• [Exercise goal]: Report all lines of the data below that hold the word "Calendar".

Records from a dataset
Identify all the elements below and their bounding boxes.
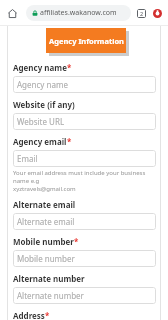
- button[interactable]: Website URL: [13, 113, 156, 130]
- button[interactable]: Alternate email: [13, 213, 156, 230]
- staticText: Address: [13, 310, 45, 320]
- staticText: Alternate email: [13, 199, 76, 210]
- button[interactable]: Extensions: [150, 6, 164, 20]
- staticText: 2: [140, 10, 144, 17]
- staticText: Agency Information: [49, 36, 124, 46]
- staticText: *: [67, 136, 72, 147]
- button[interactable]: Alternate number: [13, 287, 156, 304]
- staticText: affiliates.wakanow.com: [40, 8, 117, 18]
- staticText: *: [45, 310, 50, 320]
- button[interactable]: Email: [13, 150, 156, 167]
- button[interactable]: Agency name: [13, 76, 156, 93]
- staticText: Email: [17, 153, 38, 164]
- button[interactable]: Tabs, 2 open: [134, 6, 148, 20]
- button[interactable]: Home: [4, 5, 20, 21]
- staticText: Agency email: [13, 136, 67, 147]
- staticText: Agency name: [17, 79, 68, 90]
- staticText: Alternate number: [13, 273, 85, 284]
- staticText: *: [74, 236, 79, 247]
- staticText: Your email address must include your bus…: [13, 169, 156, 193]
- button[interactable]: Mobile number: [13, 250, 156, 267]
- button[interactable]: Agency Information: [46, 28, 126, 53]
- staticText: Alternate email: [17, 216, 75, 227]
- staticText: Website (if any): [13, 99, 75, 110]
- staticText: Mobile number: [17, 253, 75, 264]
- staticText: Alternate number: [17, 290, 84, 301]
- button[interactable]: affiliates.wakanow.com: [26, 5, 131, 21]
- staticText: Agency name: [13, 62, 67, 73]
- staticText: Mobile number: [13, 236, 74, 247]
- staticText: Website URL: [17, 116, 65, 127]
- staticText: *: [67, 62, 72, 73]
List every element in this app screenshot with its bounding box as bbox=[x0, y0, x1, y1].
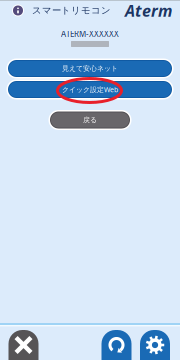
staticText: 見えて安心ネット bbox=[62, 64, 118, 73]
button[interactable]: Close bbox=[8, 330, 38, 360]
staticText: Aterm bbox=[125, 0, 172, 21]
staticText: スマートリモコン bbox=[32, 5, 111, 16]
button[interactable]: Information bbox=[10, 2, 26, 18]
staticText: ATERM-XXXXXX bbox=[61, 29, 119, 40]
button[interactable]: Refresh bbox=[102, 330, 132, 360]
button[interactable]: 見えて安心ネット bbox=[6, 58, 174, 78]
button[interactable]: 戻る bbox=[48, 110, 132, 130]
staticText: 戻る bbox=[83, 116, 97, 124]
button[interactable]: Settings bbox=[140, 330, 170, 360]
button[interactable]: クイック設定Web bbox=[6, 80, 174, 100]
staticText: クイック設定Web bbox=[62, 85, 118, 94]
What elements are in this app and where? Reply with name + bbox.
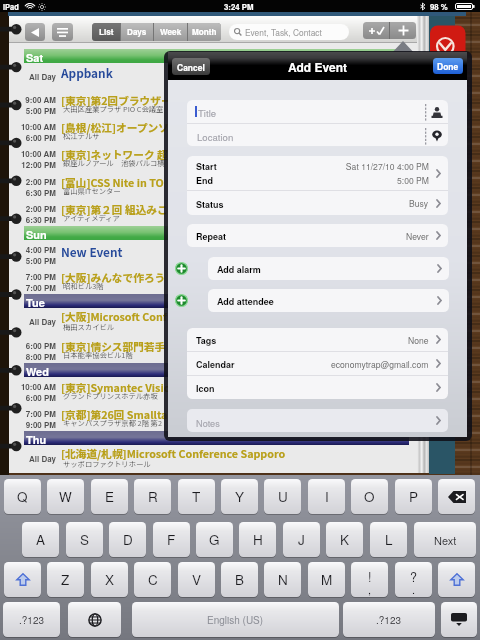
button[interactable]: Switch language <box>68 602 121 637</box>
staticText: [富山]CSS Nite in TO <box>61 175 164 190</box>
button[interactable]: Sun <box>24 226 409 240</box>
button[interactable]: Cancel <box>172 58 210 75</box>
button[interactable]: 4:00 PM <box>9 240 417 267</box>
button[interactable]: List <box>92 23 120 41</box>
button[interactable]: S <box>66 522 103 557</box>
button[interactable]: P <box>395 479 432 514</box>
button[interactable]: Calendar <box>187 352 448 375</box>
button[interactable]: Month <box>188 23 221 41</box>
button[interactable]: T <box>178 479 215 514</box>
button[interactable]: Hide keyboard <box>441 602 477 637</box>
button[interactable]: I <box>308 479 345 514</box>
button[interactable]: Thu <box>24 431 409 445</box>
button[interactable]: 10:00 AM <box>9 377 417 404</box>
staticText: ! <box>368 568 372 586</box>
button[interactable]: Next <box>414 522 476 557</box>
button[interactable]: Status <box>187 191 448 215</box>
button[interactable]: Shift <box>4 562 41 597</box>
button[interactable]: Repeat <box>187 224 448 247</box>
button[interactable]: A <box>22 522 59 557</box>
button[interactable]: L <box>370 522 407 557</box>
button[interactable]: W <box>47 479 84 514</box>
button[interactable]: 6:00 PM <box>9 336 417 363</box>
staticText: 梅田スカイビル <box>63 322 115 333</box>
staticText: E <box>105 487 115 506</box>
button[interactable]: Add attendee <box>208 289 449 312</box>
staticText: Status <box>196 198 224 211</box>
staticText: Notes <box>196 416 220 429</box>
button[interactable]: Icon <box>187 376 448 399</box>
button[interactable]: U <box>264 479 301 514</box>
button[interactable]: .?123 <box>343 602 435 637</box>
staticText: Calendar <box>196 358 235 371</box>
staticText: Sun <box>26 227 47 241</box>
button[interactable]: G <box>196 522 233 557</box>
button[interactable]: Add alarm <box>208 257 449 280</box>
staticText: Busy <box>409 197 429 209</box>
button[interactable]: 2:00 PM <box>9 199 417 226</box>
button[interactable]: Days <box>121 23 153 41</box>
button[interactable]: English (US) <box>132 602 339 637</box>
button[interactable]: 10:00 AM <box>9 117 417 144</box>
staticText: W <box>59 487 72 506</box>
button[interactable]: K <box>326 522 363 557</box>
button[interactable]: 10:00 AM <box>9 144 417 171</box>
button[interactable]: D <box>109 522 146 557</box>
button[interactable]: All Day <box>9 445 417 472</box>
button[interactable]: 7:00 PM <box>9 404 417 431</box>
button[interactable]: Back <box>25 23 45 41</box>
button[interactable]: F <box>153 522 190 557</box>
button[interactable]: M <box>308 562 345 597</box>
button[interactable]: Backspace <box>438 479 475 514</box>
button[interactable]: B <box>221 562 258 597</box>
staticText: Tue <box>26 295 45 309</box>
staticText: Week <box>160 26 182 38</box>
staticText: Y <box>235 487 245 506</box>
button[interactable]: Y <box>221 479 258 514</box>
staticText: Add Event <box>288 58 347 75</box>
button[interactable]: ! <box>351 562 388 597</box>
button[interactable]: Sat <box>24 49 409 63</box>
button[interactable]: E <box>91 479 128 514</box>
button[interactable]: Menu <box>52 23 73 41</box>
staticText: Title <box>198 106 217 120</box>
button[interactable]: 2:00 PM <box>9 172 417 199</box>
button[interactable]: Week <box>154 23 187 41</box>
staticText: [東京]第２回 組込みこ <box>61 202 168 217</box>
staticText: Done <box>437 60 459 72</box>
button[interactable]: Done <box>433 58 463 74</box>
button[interactable]: Tue <box>24 294 409 308</box>
staticText: 6:00 PM <box>9 132 56 143</box>
button[interactable]: Shift <box>438 562 475 597</box>
button[interactable]: Tags <box>187 328 448 351</box>
button[interactable]: R <box>134 479 171 514</box>
button[interactable]: J <box>283 522 320 557</box>
staticText: Sat 11/27/10 4:00 PM <box>345 160 429 172</box>
button[interactable]: Event, Task, Contact <box>229 24 349 40</box>
button[interactable]: Location <box>187 124 448 146</box>
button[interactable]: Q <box>4 479 41 514</box>
button[interactable]: N <box>264 562 301 597</box>
button[interactable]: 9:00 AM <box>9 90 417 117</box>
button[interactable]: Notes <box>187 409 448 432</box>
button[interactable]: All Day <box>9 308 417 335</box>
button[interactable]: All Day <box>9 63 417 90</box>
button[interactable]: X <box>91 562 128 597</box>
staticText: 7:00 PM <box>9 282 56 293</box>
staticText: 富山県ITセンター <box>63 186 121 197</box>
button[interactable]: Add event <box>390 22 416 39</box>
button[interactable]: Add task <box>363 22 389 39</box>
staticText: J <box>298 530 305 549</box>
button[interactable]: O <box>351 479 388 514</box>
button[interactable]: C <box>134 562 171 597</box>
button[interactable]: H <box>239 522 276 557</box>
button[interactable]: V <box>178 562 215 597</box>
button[interactable]: Start <box>187 156 448 190</box>
button[interactable]: 7:00 PM <box>9 267 417 294</box>
button[interactable]: Wed <box>24 363 409 377</box>
staticText: All Day <box>9 453 56 464</box>
button[interactable]: Title <box>187 100 448 123</box>
button[interactable]: .?123 <box>3 602 60 637</box>
button[interactable]: ? <box>395 562 432 597</box>
button[interactable]: Z <box>47 562 84 597</box>
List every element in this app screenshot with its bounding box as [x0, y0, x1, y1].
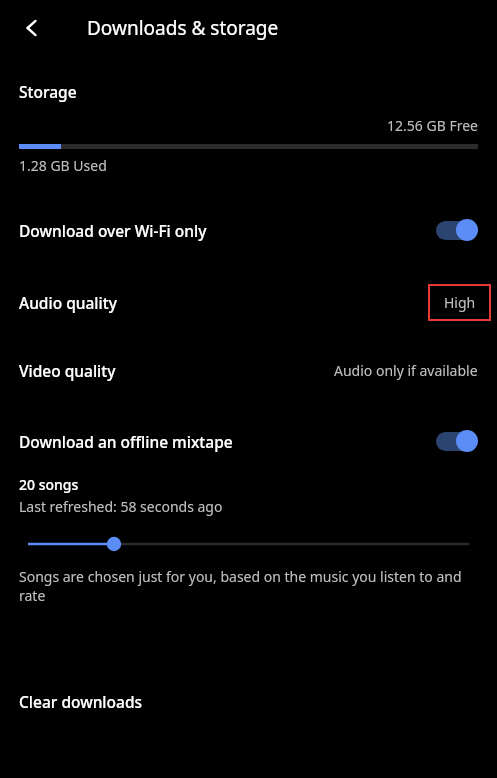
button[interactable]: Download an offline mixtape toggle	[434, 428, 480, 454]
staticText: 20 songs	[19, 475, 79, 494]
button[interactable]: Back	[8, 4, 56, 52]
button[interactable]: Download an offline mixtape	[0, 423, 497, 459]
button[interactable]: Clear downloads	[0, 686, 497, 716]
button[interactable]: Download over Wi-Fi only toggle	[434, 217, 480, 243]
button[interactable]: High	[428, 284, 491, 321]
staticText: 12.56 GB Free	[0, 116, 478, 135]
staticText: Songs are chosen just for you, based on …	[19, 567, 480, 605]
staticText: 1.28 GB Used	[19, 156, 107, 175]
button[interactable]: Audio quality	[0, 283, 497, 321]
staticText: Audio quality	[19, 292, 117, 313]
button[interactable]: Video quality	[0, 355, 497, 385]
staticText: Last refreshed: 58 seconds ago	[19, 497, 223, 516]
staticText: Download over Wi-Fi only	[19, 220, 207, 241]
staticText: High	[444, 293, 476, 312]
staticText: Downloads & storage	[87, 15, 279, 41]
button[interactable]: Download over Wi-Fi only	[0, 211, 497, 249]
staticText: Storage	[19, 81, 77, 102]
staticText: Download an offline mixtape	[19, 431, 233, 452]
button[interactable]	[0, 532, 497, 556]
staticText: Audio only if available	[334, 361, 478, 380]
staticText: Clear downloads	[19, 691, 143, 712]
staticText: Video quality	[19, 360, 116, 381]
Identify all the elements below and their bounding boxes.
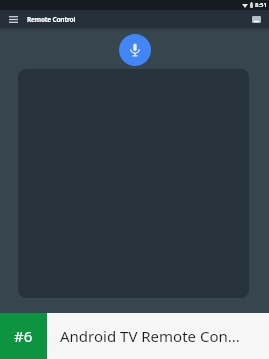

• [Exercise answer]:
button[interactable]: Calendar <box>187 352 448 375</box>
staticText: Calendar <box>196 358 235 371</box>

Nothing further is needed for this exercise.